Après la présentation de l’histoire du jouet par Michel Manson (Paris-XIII) et des familles de jeux par Sophie Lamoureux (auteur du Livre des jeux  2), « Génération écran », la table ronde animée par Véronique Soulé (Livres au trésor) a abordé l’utilisation des jeux vidéos dans le travail thérapeutique, notamment celui de Patrice Huerre et de Michaël Stora (« le psy qui console ») et tenté de démonter les stéréotypes : s’il existe bien des jeux construits sur la violence, le sexisme, le racisme, etc., il s’agit essentiellement de certains jeux interactifs conçus pour être « chronophages et addictogènes » (Loïk Tanguy, Ouat Entertainment) et pour générer énormément d’argent, qui « ne sont plus des jeux » (M. Stora) et concernent une faible proportion des joueurs.

Littératures adolescentes

Sur fond de polémique naissante autour de l’article du Monde des livres « Un âge vraiment pas tendre 3 » et de la menace d’interdiction aux moins de 15 ans de deux ouvrages d’Actes Sud Junior, le Juke-Box littéraire de l’espace Ados, installation sonore, visuelle et interactive proposait la découverte de neuf auteurs et de leur univers. L’attractivité du dispositif – appelé à être renouvelé et à constituer une sélection au fil des ans – et celle des auteurs et ouvrages, issus de tous les genres, laissaient espérer une soirée spéciale ados plus stimulante qu’elle ne l’a été : les conseils de lecture des auteurs du Juke-Box (Jack London pour presque tous), les questions (« Qu’est-ce qui vous a donné envie d’écrire ? ») et les lectures des ados étaient sympathiques – et après tout, c’était leur soirée – mais ont laissé peu de place au débat interprofessionnel, malgré les interventions de Marion Mazauric (Au diable vauvert).
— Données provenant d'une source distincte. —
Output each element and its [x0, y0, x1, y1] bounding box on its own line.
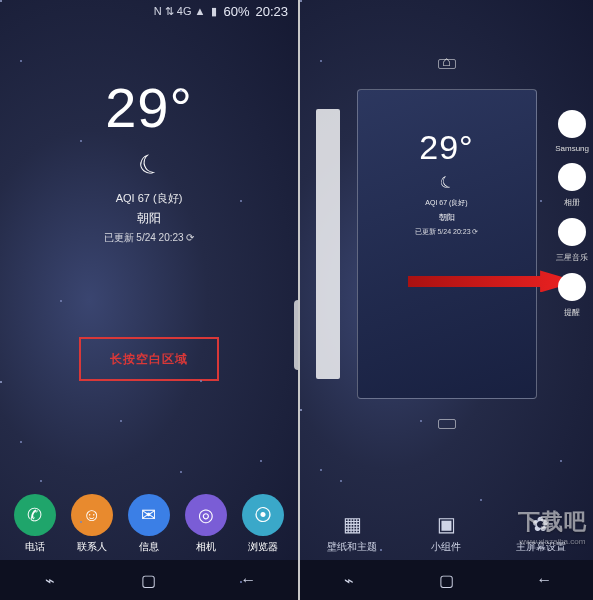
messages-icon: ✉ [128, 494, 170, 536]
edge-label: Samsung [555, 144, 589, 153]
status-indicators: N ⇅ 4G ▲ [154, 5, 206, 18]
updated-text: 已更新 5/24 20:23 ⟳ [0, 231, 298, 245]
location-text: 朝阳 [358, 212, 536, 223]
aqi-text: AQI 67 (良好) [0, 191, 298, 206]
aqi-text: AQI 67 (良好) [358, 198, 536, 208]
phone-icon: ✆ [14, 494, 56, 536]
page-handle-bottom[interactable] [438, 419, 456, 429]
nav-back-button[interactable]: ← [524, 571, 564, 589]
edge-label: 三星音乐 [556, 252, 588, 263]
dock-label: 联系人 [77, 540, 107, 554]
edge-app-gallery[interactable] [558, 163, 586, 191]
weather-widget[interactable]: 29° ☾ AQI 67 (良好) 朝阳 已更新 5/24 20:23 ⟳ [0, 75, 298, 245]
edge-panel[interactable]: Samsung 相册 三星音乐 提醒 [555, 110, 589, 318]
temperature-value: 29 [105, 76, 169, 139]
prev-page-thumb[interactable] [316, 109, 340, 379]
widget-icon: ▣ [437, 512, 456, 536]
navigation-bar: ⌁ ▢ ← [300, 560, 593, 600]
dock-app-contacts[interactable]: ☺联系人 [71, 494, 113, 554]
moon-icon: ☾ [437, 171, 457, 194]
dock: ✆电话 ☺联系人 ✉信息 ◎相机 ⦿浏览器 [0, 494, 298, 554]
location-text: 朝阳 [0, 210, 298, 227]
home-screen: N ⇅ 4G ▲ ▮ 60% 20:23 29° ☾ AQI 67 (良好) 朝… [0, 0, 298, 600]
watermark-small: www.xiazaiba.com [518, 537, 587, 546]
dock-label: 浏览器 [248, 540, 278, 554]
dock-label: 电话 [25, 540, 45, 554]
option-widgets[interactable]: ▣小组件 [431, 512, 461, 554]
nav-home-button[interactable]: ▢ [426, 571, 466, 590]
camera-icon: ◎ [185, 494, 227, 536]
brush-icon: ▦ [343, 512, 362, 536]
edge-app-music[interactable] [558, 218, 586, 246]
highlight-label: 长按空白区域 [110, 351, 188, 368]
nav-recent-button[interactable]: ⌁ [30, 571, 70, 590]
contacts-icon: ☺ [71, 494, 113, 536]
degree-symbol: ° [459, 128, 474, 166]
edge-app-reminder[interactable] [558, 273, 586, 301]
navigation-bar: ⌁ ▢ ← [0, 560, 298, 600]
battery-icon: ▮ [211, 5, 217, 18]
option-wallpaper-themes[interactable]: ▦壁纸和主题 [327, 512, 377, 554]
nav-home-button[interactable]: ▢ [129, 571, 169, 590]
home-editor-screen: . ⌂ 29° ☾ AQI 67 (良好) 朝阳 已更新 5/24 20:23 … [300, 0, 593, 600]
edge-label: 相册 [564, 197, 580, 208]
watermark-big: 下载吧 [518, 509, 587, 534]
edge-label: 提醒 [564, 307, 580, 318]
status-bar: N ⇅ 4G ▲ ▮ 60% 20:23 [0, 0, 298, 19]
moon-icon: ☾ [133, 147, 165, 184]
dock-app-messages[interactable]: ✉信息 [128, 494, 170, 554]
updated-text: 已更新 5/24 20:23 ⟳ [358, 227, 536, 237]
status-time: 20:23 [255, 4, 288, 19]
dock-label: 信息 [139, 540, 159, 554]
page-handle-top[interactable] [438, 59, 456, 69]
edge-panel-handle[interactable] [294, 300, 298, 370]
dock-label: 相机 [196, 540, 216, 554]
dock-app-browser[interactable]: ⦿浏览器 [242, 494, 284, 554]
option-label: 壁纸和主题 [327, 540, 377, 554]
page-carousel[interactable]: 29° ☾ AQI 67 (良好) 朝阳 已更新 5/24 20:23 ⟳ [352, 79, 542, 409]
option-label: 小组件 [431, 540, 461, 554]
browser-icon: ⦿ [242, 494, 284, 536]
dock-app-phone[interactable]: ✆电话 [14, 494, 56, 554]
watermark: 下载吧 www.xiazaiba.com [518, 507, 587, 546]
current-page-thumb[interactable]: 29° ☾ AQI 67 (良好) 朝阳 已更新 5/24 20:23 ⟳ [357, 89, 537, 399]
degree-symbol: ° [169, 76, 192, 139]
edge-app-samsung[interactable] [558, 110, 586, 138]
battery-percent: 60% [223, 4, 249, 19]
nav-recent-button[interactable]: ⌁ [329, 571, 369, 590]
temperature-value: 29 [419, 128, 459, 166]
dock-app-camera[interactable]: ◎相机 [185, 494, 227, 554]
longpress-highlight-box[interactable]: 长按空白区域 [79, 337, 219, 381]
nav-back-button[interactable]: ← [228, 571, 268, 589]
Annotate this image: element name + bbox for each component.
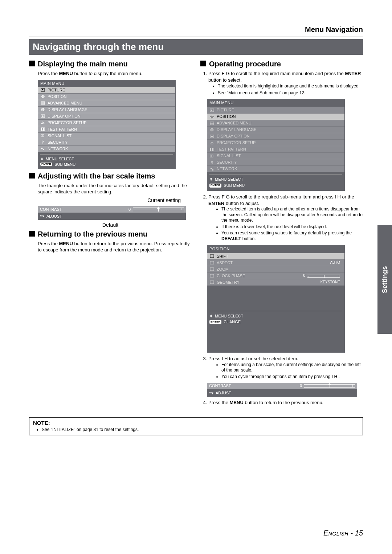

Celle-ci était notamment venue soutenir Thomas Gunzig – l’un des auteurs du Juke-Box et le seul publié en collection adulte – et ses 10 000 litres d’horreur pure  4, et organiser des débats abordant de front les littératures et les questions qui dérangent : « Pourquoi les ados aiment le sang et pourquoi ça leur fait du bien ? », et « Succès foudroyant de la fantasy : le retour du conte de fées ». Elle a ainsi évoqué le récurrent « divorce entre institution et parents déphasés et enfants qui aiment naturellement des choses que leurs parents méprisent ou qui les inquiètent », Stephen King, sur lequel « se jetaient les jeunes sous le regard de bibliothécaires effrayés », le lancement de la collection « Chair de poule », l’arrivée des mangas et cette « incompréhension totale de la France qui regarde sa jeunesse comme stupide, ce qui est grave ». Car, si ces littératures connaissent un tel succès, c’est qu’elles sont « adaptées au monde dur dans lequel nous vivons » et proposent « des rites de passage de l’enfance à l’âge adulte beaucoup plus diversifiés que les contes de fées de notre enfance ».